After lunch at a local restaurant, we visit the Sera monastery, which earned its name for the opulent wild roses that grew all around the site centuries ago. Before 1959, the monastery was the home for more than 7,000 monks, but since then the monastery has only increased in cultural significance and emotional power. Built in 1419—the year that the sect’s founder, Je Tsongkhapa, died—Sera Monastery features the largest Tsokchen (main assembly hall) in the town, four stories high and with nearly 11,000 square feet of floor space. The monastery was built to house precious gifts from the Emperor to one of Je Tsongkhapa’s disciples.
We move from within the monastery walls to the spacious parks, gardens and fountains of Norbulingka. This beautiful example of “Yellow Hat” architecture was built in the 1700s by the seventh Dalai Lama and served as the summer home of successive Dalai Lamas until the late 1950s.
We enjoy dinner at a local restaurant tonight.
Today we leave Lhasa and travel overland on the “Friendship Highway” to Yamtrok Lake. Spectacular mountain views give way to the bluest water as we come upon the lake. Yamtrok is believed to be the physical transformation of a goddess. Seen from above, with its unique fan shape, the mythology is believable. After admiring the beauty of Yamtrok, we continue our drive to Gyantse (about 13,000 feet), which was once the third largest city in Tibet. Here, there may be a possibility of witnessing a water burial.
Dinner tonight is at our hotel.
After breakfast at our hotel in Gyantse, we set out to explore the Palchor Monastery. This monastery was built in the early 1400s and boasts the largest Buddhist stupa in Tibet, the Kumbum Podang. With 108 chapels and the presence of countless pilgrims offering prayers, we are surrounded with ancient texts and the dim light of yak candles.
Then, we continue our overland trek to Shigatse (12,800 feet). Here, we’ll enjoy lunch and visit a local market. We’ll then check into our hotel and have some time to rest and acclimate before gathering again for dinner.

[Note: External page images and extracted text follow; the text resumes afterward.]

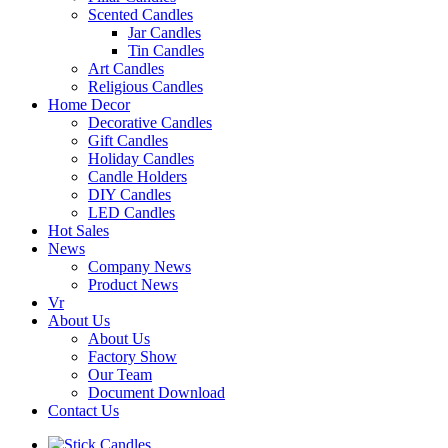
Scented Candles
Jar Candles
Tin Candles
Art Candles
Religious Candles
Home Decor
Decorative Candles
Gift Candles
Holiday Candles
Candle Holders
DIY Candles
LED Candles
Hot Sales
News
Company News
Product News
Vr
About Us
About Us
Factory Show
Our Team
Document Download
Contact Us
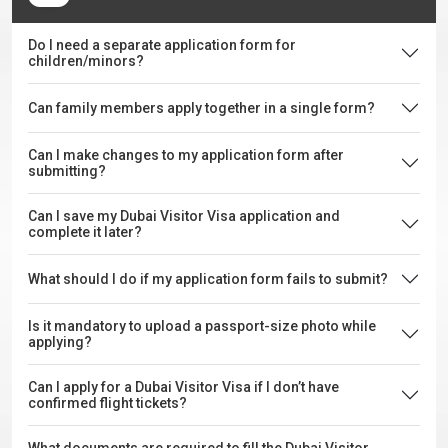
Do I need a separate application form for
children/minors?
Can family members apply together in a single form?
Can I make changes to my application form after
submitting?
Can I save my Dubai Visitor Visa application and
complete it later?
What should I do if my application form fails to submit?
Is it mandatory to upload a passport-size photo while
applying?
Can I apply for a Dubai Visitor Visa if I don’t have
confirmed flight tickets?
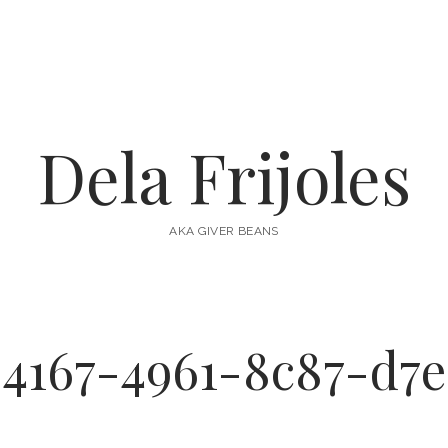
Dela Frijoles
AKA GIVER BEANS
-4167-4961-8c87-d7e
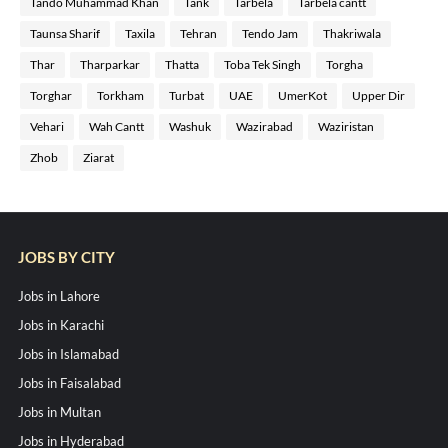
Tando Muhammad Khan
Tank
Tarbela
Tarbela cantt
Taunsa Sharif
Taxila
Tehran
Tendo Jam
Thakriwala
Thar
Tharparkar
Thatta
Toba Tek Singh
Torgha
Torghar
Torkham
Turbat
UAE
UmerKot
Upper Dir
Vehari
Wah Cantt
Washuk
Wazirabad
Waziristan
Zhob
Ziarat
JOBS BY CITY
Jobs in Lahore
Jobs in Karachi
Jobs in Islamabad
Jobs in Faisalabad
Jobs in Multan
Jobs in Hyderabad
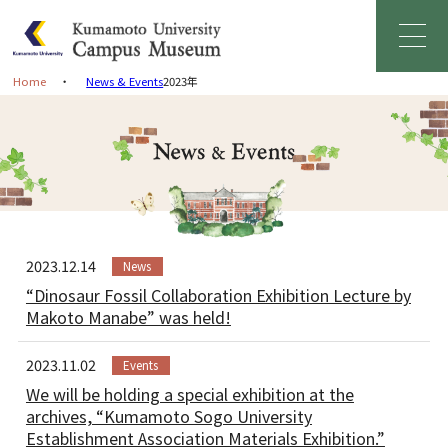
Home
News & Events
2023年
Home
Greetings
About Campus Museum
2023.12.14
News
Facility Information
“Dinosaur Fossil Collaboration Exhibition Lecture by
Makoto Manabe” was held!
Management Organization
2023.11.02
Events
News & Events
We will be holding a special exhibition at the
archives, “Kumamoto Sogo University
Establishment Association Materials Exhibition.”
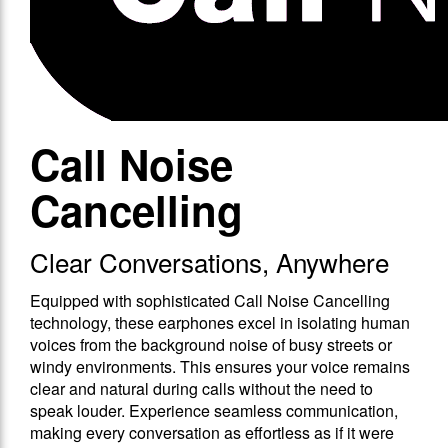
Call Noise
Cancelling
Clear Conversations, Anywhere
Equipped with sophisticated Call Noise Cancelling
technology, these earphones excel in isolating human
voices from the background noise of busy streets or
windy environments. This ensures your voice remains
clear and natural during calls without the need to
speak louder. Experience seamless communication,
making every conversation as effortless as if it were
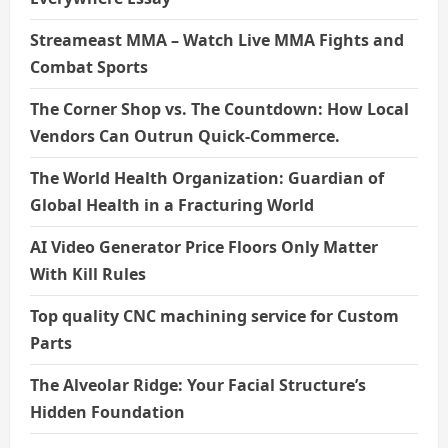
Streameast MMA – Watch Live MMA Fights and
Combat Sports
The Corner Shop vs. The Countdown: How Local
Vendors Can Outrun Quick-Commerce.
The World Health Organization: Guardian of
Global Health in a Fracturing World
AI Video Generator Price Floors Only Matter
With Kill Rules
Top quality CNC machining service for Custom
Parts
The Alveolar Ridge: Your Facial Structure’s
Hidden Foundation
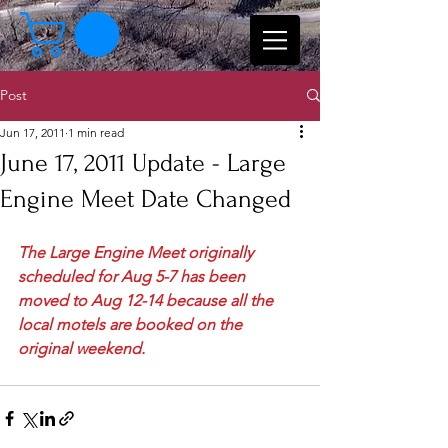
Post
Jun 17, 2011
1 min read
June 17, 2011 Update - Large
Engine Meet Date Changed
The Large Engine Meet originally 
scheduled for Aug 5-7 has been 
moved to Aug 12-14 because all the 
local motels are booked on the 
original weekend.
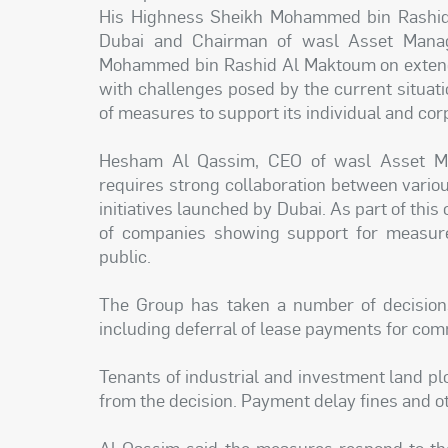
His Highness Sheikh Mohammed bin Rashid 
Dubai and Chairman of wasl Asset Mana
Mohammed bin Rashid Al Maktoum on extendin
with challenges posed by the current situa
of measures to support its individual and co
Hesham Al Qassim, CEO of wasl Asset Man
requires strong collaboration between vari
initiatives launched by Dubai. As part of th
of companies showing support for measure
public.
The Group has taken a number of decisions
including deferral of lease payments for comm
Tenants of industrial and investment land plo
from the decision. Payment delay fines and ot
Al Qassim said the measures respond to th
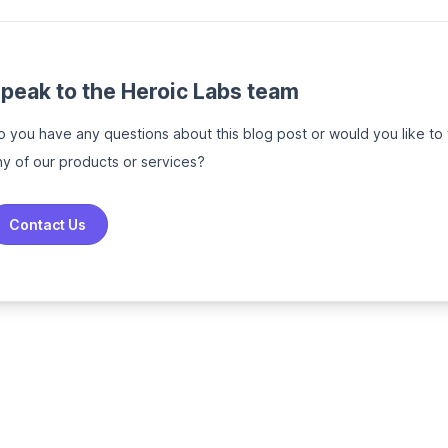
peak to the Heroic Labs team
o you have any questions about this blog post or would you like to
ny of our products or services?
Contact Us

Today we tour Shigatse, the second-largest city in Tibet, and its Tashilhunpo Monastery, founded in 1447 by the first Dalai Lama, Gendun Drup. The monastery is the traditional seat of the Panchen Lamas, the second-highest ranking Lama in the Gelukpa tradition. Located on a hill in the center of the city, the monastery’s name means “all fortune and happiness gathered here,” or “heap of glory.” The monastery features bronze-gated chapels and hundreds of Buddha statues. Though the tenth Panchen Lama passed away in 1989, several monks continuously pray for his new incarnation as an infant.
We’ll gather for lunch, then you are free to explore on your own this afternoon before we gather again for dinner at local restaurants.
After breakfast, we drive overland for our return trip to Lhasa. During our trip, which will take most of the the day, we'll be surrounded by mountains, glaciers and the occasional yak herd. Once we reach Lhasa we'll enjoy dinner at a local restaurant.
This morning, we transfer to the airport for our flight to Kathmandu. We arrive mid-afternoon, and the balance of the day is yours to relax or continue your discoveries in this fascinating city at your own pace. Dinner is on your own tonight.
Please note: If you took the pre-trip to Bhutan, you will transfer to the airport for your flight to Delhi, where you will overnight and then fly to the US on Day 17.
After a morning at leisure, transfer to the airport for your flight to Dubai, where you'll board your return flight to the U.S. some time after midnight.